*TASK DIRECTIONS*
A faithful copy of the entire listing is what is needed.
----
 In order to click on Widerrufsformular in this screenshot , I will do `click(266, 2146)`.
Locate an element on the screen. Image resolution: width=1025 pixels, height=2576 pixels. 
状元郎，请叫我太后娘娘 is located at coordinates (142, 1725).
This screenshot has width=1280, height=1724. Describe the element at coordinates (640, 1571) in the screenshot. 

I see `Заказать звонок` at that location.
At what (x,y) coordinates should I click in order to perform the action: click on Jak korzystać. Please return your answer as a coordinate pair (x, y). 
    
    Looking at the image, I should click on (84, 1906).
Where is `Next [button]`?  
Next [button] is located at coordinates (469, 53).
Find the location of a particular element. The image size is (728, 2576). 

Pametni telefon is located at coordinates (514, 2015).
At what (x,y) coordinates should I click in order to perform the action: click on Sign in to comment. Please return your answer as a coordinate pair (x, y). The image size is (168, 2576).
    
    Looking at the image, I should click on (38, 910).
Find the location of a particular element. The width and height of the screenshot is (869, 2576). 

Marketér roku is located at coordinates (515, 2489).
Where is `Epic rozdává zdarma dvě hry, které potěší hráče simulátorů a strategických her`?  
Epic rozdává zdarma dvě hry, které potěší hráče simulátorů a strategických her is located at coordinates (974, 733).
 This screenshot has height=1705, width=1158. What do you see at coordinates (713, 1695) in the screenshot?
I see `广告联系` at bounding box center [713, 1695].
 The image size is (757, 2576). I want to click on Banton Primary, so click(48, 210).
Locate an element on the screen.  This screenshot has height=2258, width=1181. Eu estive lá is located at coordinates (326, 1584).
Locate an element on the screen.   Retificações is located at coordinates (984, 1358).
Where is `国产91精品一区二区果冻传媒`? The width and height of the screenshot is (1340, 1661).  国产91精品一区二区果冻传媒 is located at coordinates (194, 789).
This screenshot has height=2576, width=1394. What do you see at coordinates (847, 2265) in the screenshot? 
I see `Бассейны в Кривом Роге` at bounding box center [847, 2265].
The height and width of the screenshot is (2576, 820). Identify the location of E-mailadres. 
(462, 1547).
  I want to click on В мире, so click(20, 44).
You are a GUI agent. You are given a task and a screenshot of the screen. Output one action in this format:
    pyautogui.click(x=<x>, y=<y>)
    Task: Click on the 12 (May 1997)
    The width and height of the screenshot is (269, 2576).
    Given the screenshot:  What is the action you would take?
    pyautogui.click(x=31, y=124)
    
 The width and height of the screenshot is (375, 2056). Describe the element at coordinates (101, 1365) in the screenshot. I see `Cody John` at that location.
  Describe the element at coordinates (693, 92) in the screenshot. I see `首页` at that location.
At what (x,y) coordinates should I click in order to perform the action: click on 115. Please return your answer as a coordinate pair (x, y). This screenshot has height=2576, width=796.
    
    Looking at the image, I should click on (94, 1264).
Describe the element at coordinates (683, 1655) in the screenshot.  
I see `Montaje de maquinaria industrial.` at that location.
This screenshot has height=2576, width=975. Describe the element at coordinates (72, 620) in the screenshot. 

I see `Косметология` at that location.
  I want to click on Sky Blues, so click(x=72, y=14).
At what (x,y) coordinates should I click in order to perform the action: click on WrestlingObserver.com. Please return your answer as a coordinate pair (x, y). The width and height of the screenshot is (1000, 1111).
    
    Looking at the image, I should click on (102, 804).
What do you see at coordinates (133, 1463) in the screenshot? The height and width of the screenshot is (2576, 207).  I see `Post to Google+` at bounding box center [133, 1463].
----
*RESPONSE TO THE EXERCISE*
 In order to click on Widerrufsformular in this screenshot , I will do `click(266, 2146)`.
Locate an element on the screen. Image resolution: width=1025 pixels, height=2576 pixels. 
状元郎，请叫我太后娘娘 is located at coordinates (142, 1725).
This screenshot has width=1280, height=1724. Describe the element at coordinates (640, 1571) in the screenshot. 

I see `Заказать звонок` at that location.
At what (x,y) coordinates should I click in order to perform the action: click on Jak korzystać. Please return your answer as a coordinate pair (x, y). 
    
    Looking at the image, I should click on (84, 1906).
Where is `Next [button]`?  
Next [button] is located at coordinates (469, 53).
Find the location of a particular element. The image size is (728, 2576). 

Pametni telefon is located at coordinates (514, 2015).
At what (x,y) coordinates should I click in order to perform the action: click on Sign in to comment. Please return your answer as a coordinate pair (x, y). The image size is (168, 2576).
    
    Looking at the image, I should click on (38, 910).
Find the location of a particular element. The width and height of the screenshot is (869, 2576). 

Marketér roku is located at coordinates (515, 2489).
Where is `Epic rozdává zdarma dvě hry, které potěší hráče simulátorů a strategických her`?  
Epic rozdává zdarma dvě hry, které potěší hráče simulátorů a strategických her is located at coordinates (974, 733).
 This screenshot has height=1705, width=1158. What do you see at coordinates (713, 1695) in the screenshot?
I see `广告联系` at bounding box center [713, 1695].
 The image size is (757, 2576). I want to click on Banton Primary, so click(48, 210).
Locate an element on the screen.  This screenshot has height=2258, width=1181. Eu estive lá is located at coordinates (326, 1584).
Locate an element on the screen.   Retificações is located at coordinates (984, 1358).
Where is `国产91精品一区二区果冻传媒`? The width and height of the screenshot is (1340, 1661).  国产91精品一区二区果冻传媒 is located at coordinates (194, 789).
This screenshot has height=2576, width=1394. What do you see at coordinates (847, 2265) in the screenshot? 
I see `Бассейны в Кривом Роге` at bounding box center [847, 2265].
The height and width of the screenshot is (2576, 820). Identify the location of E-mailadres. 
(462, 1547).
  I want to click on В мире, so click(20, 44).
You are a GUI agent. You are given a task and a screenshot of the screen. Output one action in this format:
    pyautogui.click(x=<x>, y=<y>)
    Task: Click on the 12 (May 1997)
    The width and height of the screenshot is (269, 2576).
    Given the screenshot:  What is the action you would take?
    pyautogui.click(x=31, y=124)
    
 The width and height of the screenshot is (375, 2056). Describe the element at coordinates (101, 1365) in the screenshot. I see `Cody John` at that location.
  Describe the element at coordinates (693, 92) in the screenshot. I see `首页` at that location.
At what (x,y) coordinates should I click in order to perform the action: click on 115. Please return your answer as a coordinate pair (x, y). This screenshot has height=2576, width=796.
    
    Looking at the image, I should click on (94, 1264).
Describe the element at coordinates (683, 1655) in the screenshot.  
I see `Montaje de maquinaria industrial.` at that location.
This screenshot has height=2576, width=975. Describe the element at coordinates (72, 620) in the screenshot. 

I see `Косметология` at that location.
  I want to click on Sky Blues, so click(x=72, y=14).
At what (x,y) coordinates should I click in order to perform the action: click on WrestlingObserver.com. Please return your answer as a coordinate pair (x, y). The width and height of the screenshot is (1000, 1111).
    
    Looking at the image, I should click on (102, 804).
What do you see at coordinates (133, 1463) in the screenshot? The height and width of the screenshot is (2576, 207).  I see `Post to Google+` at bounding box center [133, 1463].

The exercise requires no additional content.